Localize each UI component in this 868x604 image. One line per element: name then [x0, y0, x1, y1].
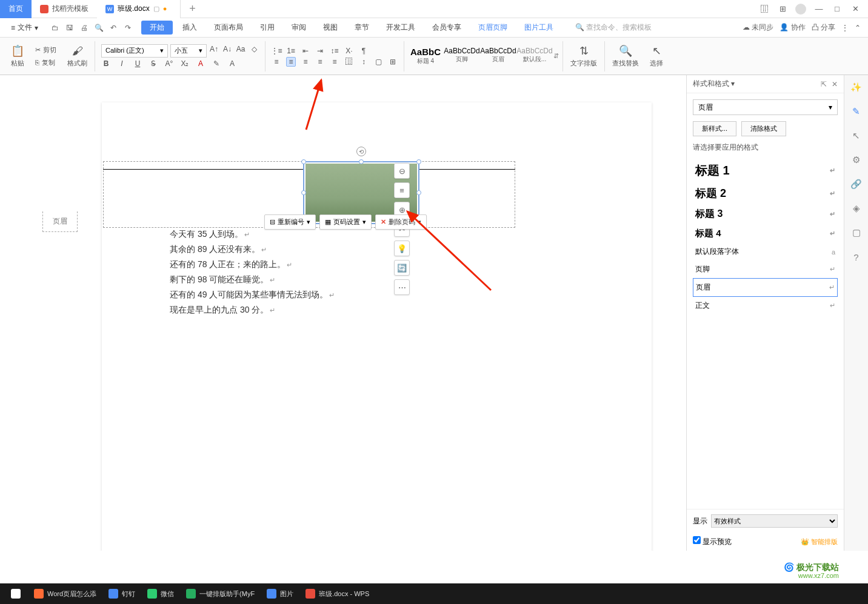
- rail-help-icon[interactable]: ?: [850, 251, 863, 263]
- paste-button[interactable]: 📋粘贴: [7, 44, 28, 68]
- qat-save-icon[interactable]: 🖫: [65, 23, 75, 33]
- tab-view-icon[interactable]: ▢: [153, 5, 159, 13]
- taskbar-item[interactable]: 钉钉: [102, 585, 141, 603]
- pin-icon[interactable]: ⇱: [821, 80, 827, 88]
- shading-button[interactable]: ▢: [373, 57, 383, 67]
- align-center-button[interactable]: ≡: [286, 57, 296, 67]
- layout-icon[interactable]: ⿲: [759, 4, 770, 15]
- menu-header-footer[interactable]: 页眉页脚: [471, 22, 515, 33]
- rotate-handle[interactable]: ⟲: [356, 147, 366, 156]
- taskbar-item[interactable]: 一键排版助手(MyF: [180, 585, 261, 603]
- style-item[interactable]: 标题 4↵: [693, 224, 838, 243]
- style-footer[interactable]: AaBbCcDd页脚: [444, 45, 479, 67]
- align-justify-button[interactable]: ≡: [315, 57, 325, 67]
- qat-open-icon[interactable]: 🗀: [50, 23, 60, 33]
- style-item[interactable]: 标题 1↵: [693, 159, 838, 182]
- select-button[interactable]: ↖选择: [646, 44, 667, 68]
- close-button[interactable]: ✕: [850, 4, 861, 15]
- showmarks-button[interactable]: ¶: [359, 46, 369, 56]
- reset-button[interactable]: 🔄: [394, 260, 410, 276]
- show-select[interactable]: 有效样式: [711, 514, 838, 528]
- qat-undo-icon[interactable]: ↶: [109, 23, 118, 33]
- close-panel-icon[interactable]: ✕: [832, 80, 838, 88]
- menu-chapter[interactable]: 章节: [347, 22, 376, 33]
- textdir-button[interactable]: ↕: [359, 57, 369, 67]
- font-select[interactable]: Calibri (正文)▾: [101, 44, 168, 58]
- borders-button[interactable]: ⊞: [388, 57, 398, 67]
- text-layout-button[interactable]: ⇅文字排版: [567, 44, 601, 68]
- rail-present-icon[interactable]: ▢: [850, 227, 863, 239]
- taskbar-item[interactable]: 班级.docx - WPS: [299, 585, 375, 603]
- tab-home[interactable]: 首页: [0, 0, 32, 18]
- menu-dev[interactable]: 开发工具: [379, 22, 422, 33]
- textfx-button[interactable]: X₂: [180, 59, 190, 68]
- menu-insert[interactable]: 插入: [175, 22, 204, 33]
- resize-handle[interactable]: [416, 159, 421, 164]
- style-item[interactable]: 标题 3↵: [693, 204, 838, 224]
- shrink-font-icon[interactable]: A↓: [222, 44, 232, 54]
- tab-template[interactable]: 找稻壳模板: [32, 0, 97, 18]
- command-search[interactable]: 🔍 查找命令、搜索模板: [563, 22, 740, 33]
- menu-layout[interactable]: 页面布局: [207, 22, 250, 33]
- menu-review[interactable]: 审阅: [284, 22, 313, 33]
- menu-picture-tools[interactable]: 图片工具: [517, 22, 561, 33]
- style-default[interactable]: AaBbCcDd默认段...: [517, 45, 552, 67]
- indent-button[interactable]: ⇥: [315, 46, 325, 56]
- layout-options-button[interactable]: ≡: [394, 182, 410, 198]
- taskbar-item[interactable]: Word页眉怎么添: [28, 585, 102, 603]
- numbering-button[interactable]: 1≡: [286, 46, 296, 56]
- rail-ai-icon[interactable]: ✨: [850, 81, 863, 93]
- taskbar-item[interactable]: 图片: [261, 585, 299, 603]
- style-item[interactable]: 标题 2↵: [693, 182, 838, 204]
- fontcolor-button[interactable]: A: [196, 59, 205, 68]
- rail-location-icon[interactable]: ◈: [850, 202, 863, 214]
- resize-handle[interactable]: [416, 190, 421, 195]
- collab-button[interactable]: 👤 协作: [780, 22, 805, 33]
- zoom-out-button[interactable]: ⊖: [394, 163, 410, 179]
- fontsize-select[interactable]: 小五▾: [170, 44, 207, 58]
- bullets-button[interactable]: ⋮≡: [272, 46, 281, 56]
- resize-handle[interactable]: [301, 159, 306, 164]
- style-item[interactable]: 默认段落字体a: [693, 243, 838, 261]
- file-menu[interactable]: ≡ 文件 ▾: [7, 22, 42, 33]
- style-more-icon[interactable]: ⇵: [553, 52, 559, 60]
- rail-settings-icon[interactable]: ⚙: [850, 154, 863, 166]
- new-style-button[interactable]: 新样式...: [693, 121, 736, 136]
- find-replace-button[interactable]: 🔍查找替换: [609, 44, 643, 68]
- cut-button[interactable]: ✂ 剪切: [34, 44, 58, 56]
- copy-button[interactable]: ⎘ 复制: [34, 57, 58, 68]
- menu-ref[interactable]: 引用: [253, 22, 282, 33]
- rail-style-icon[interactable]: ✎: [850, 105, 863, 118]
- qat-preview-icon[interactable]: 🔍: [94, 23, 104, 33]
- style-header[interactable]: AaBbCcDd页眉: [481, 45, 516, 67]
- change-case-icon[interactable]: Aa: [236, 44, 245, 54]
- highlight-button[interactable]: ✎: [212, 59, 221, 68]
- menu-start[interactable]: 开始: [141, 21, 173, 35]
- menu-member[interactable]: 会员专享: [425, 22, 469, 33]
- current-style-select[interactable]: 页眉▾: [693, 99, 838, 115]
- style-heading4[interactable]: AaBbC标题 4: [408, 45, 443, 67]
- rail-select-icon[interactable]: ↖: [850, 130, 863, 142]
- align-right-button[interactable]: ≡: [301, 57, 310, 67]
- style-item[interactable]: 正文↵: [693, 297, 838, 314]
- preview-checkbox[interactable]: 显示预览: [693, 536, 732, 547]
- resize-handle[interactable]: [301, 190, 306, 195]
- minimize-button[interactable]: —: [813, 4, 824, 15]
- taskbar-start[interactable]: [5, 585, 27, 603]
- grow-font-icon[interactable]: A↑: [209, 44, 219, 54]
- format-painter[interactable]: 🖌格式刷: [64, 45, 91, 68]
- document-body[interactable]: 今天有 35 人到场。 其余的 89 人还没有来。 还有的 78 人正在；来的路…: [170, 227, 335, 317]
- more-icon[interactable]: ⋮: [841, 24, 849, 32]
- bold-button[interactable]: B: [101, 59, 111, 68]
- resize-handle[interactable]: [359, 159, 364, 164]
- apps-icon[interactable]: ⊞: [777, 4, 788, 15]
- italic-button[interactable]: I: [117, 59, 127, 68]
- delete-pagenum-button[interactable]: ✕删除页码 ▾: [375, 214, 427, 230]
- rail-link-icon[interactable]: 🔗: [850, 178, 863, 190]
- charfx-button[interactable]: A: [227, 59, 237, 68]
- more-options-button[interactable]: ⋯: [394, 279, 410, 295]
- style-item[interactable]: 页眉↵: [693, 278, 838, 297]
- tab-add[interactable]: +: [181, 2, 204, 15]
- share-button[interactable]: 凸 分享: [812, 22, 835, 33]
- collapse-ribbon-icon[interactable]: ⌃: [855, 24, 861, 32]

> [Task objective]: Find how many lines of the listing include the string "item" and give that number, nothing else.

> [Answer for this exercise]: 12